Ecosystem assessment: A social process through which the findings of science concerning the causes of ecosystem change, their consequences for human well-being, and management and policy options are brought to bear on the needs of decision-makers.

 

Ecosystem services: The benefits provided by ecosystems that contribute to making human life both possible and worth living.

 

Ecosystem service degradation: For provisioning services, decreased production of the service through changes in area over which the services is provided, or decreased production per unit area. For regulating and supporting services, a reduction in the benefits obtained from the service, either through a change in the service or through human pressures on the service exceeding its limits. For cultural services, a change in the ecosystem features that decreases the cultural benefits provided by the ecosystem.


Policy-maker: A person with power to influence or determine policies and practices at an international, national, regional, or local level.

 

Scenario: A plausible and often simplified description of how the future may develop, based on a coherent and internally consistent set of assumptions about key driving forces (e.g., rate of technology change, prices) and relationships.
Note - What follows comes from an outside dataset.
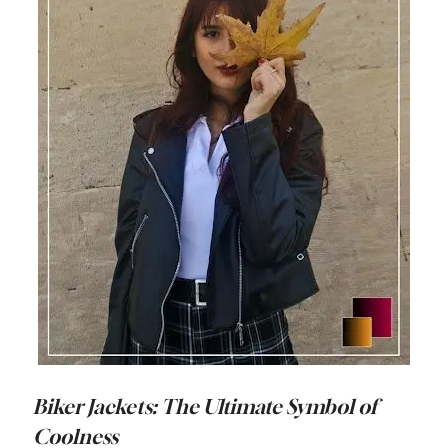
Biker Jackets: The Ultimate Symbol of
Coolness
Scenarios are neither predictions nor projections and sometimes may be based on a ‘‘narrative storyline.’’ Scenarios may include projections but are often based on additional information from other sources.

 

Valuation: The process of expressing a value for a particular good or service in a certain context (e.g., of decision-making) usually in terms of something that can be counted, often money, but also through methods and measures from other disciplines (sociology, ecology, and so on).


Value: The contribution of an action or object to user-specified goals, objectives, or conditions.

  

Well-being: Human well-being has multiple constituents, including basic material for a good life, freedom and choice, health, good social relations, and security. The constituents of well-being, as experienced and perceived by people, are situation-dependent, reflecting local geography, culture, and ecological circumstances.